Celeste chorava copiosamente ao meu lado. Estava deveras constrangido, pois as pessoas mais próximas, que queriam assistir à apresentação, se sentiam incomodadas com aquela ladainha fanhosa, e a todo instante pediam silêncio, com o indicador colado à boca, o que poderia ser considerado mais do que natural – grosseria grande era o comportamento de Celeste. Desde muito antes, dentro mesmo do carro, ela esboçava um berreiro, embora tenha conseguido manter o rosto enxuto até a primeira vodca. Celeste continuava estranha. Além de todas as esquisitices, era a única pessoa no mundo que bebia vodca sem gelo. Pedia apenas uma laranja cortada ao meio e espremia uma banda por dose, às vezes alterando tão-somente a coloração. Havia uma legião de amigos que sempre votava contra Celeste encarar a vodca nesses moldes, já que volta e meia se excedia e acabava por se arrepender no dia seguinte de alguma bobagem que cometia, no entanto, com a promessa de tudo acabar bem, enfiava a bebida praticamente em estado bruto – quase uma fogueira descendo pela goela; quase uma roseta de arame farpado rasgando a alma.
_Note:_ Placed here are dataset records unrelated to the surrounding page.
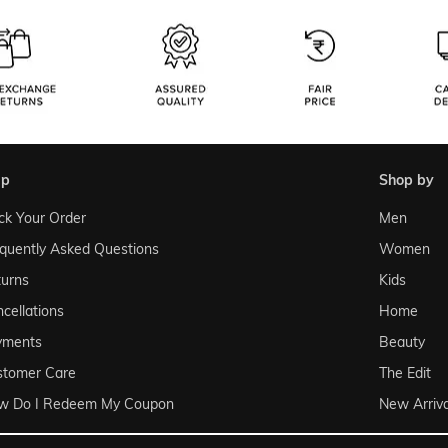
lp
shop by
ck Your Order
Men
quently Asked Questions
Women
urns
Kids
cellations
Home
yments
Beauty
stomer Care
The Edit
w Do I Redeem My Coupon
New Arriva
O fato é que ainda não conhecia o porquê do desalento de Celeste e aquilo ficava cada vez mais desconsertante.
“Qual o problema, Celeste?”
Celeste fazia de conta que não era com ela e sequer se dignava a virar o rosto para o meu lado. Fixava o olhar no palco. Tinha um cigarro no canto da boca. Sentia pena de Celeste: ela vivia solitária num minúsculo apartamento, sem gato, sem cachorro, sem parente, sem marido, só com seus livros e discos. Disse-me certa vez que companheiros mais sinceros do que os livros e os discos não há – “Eles nunca o abandonam”.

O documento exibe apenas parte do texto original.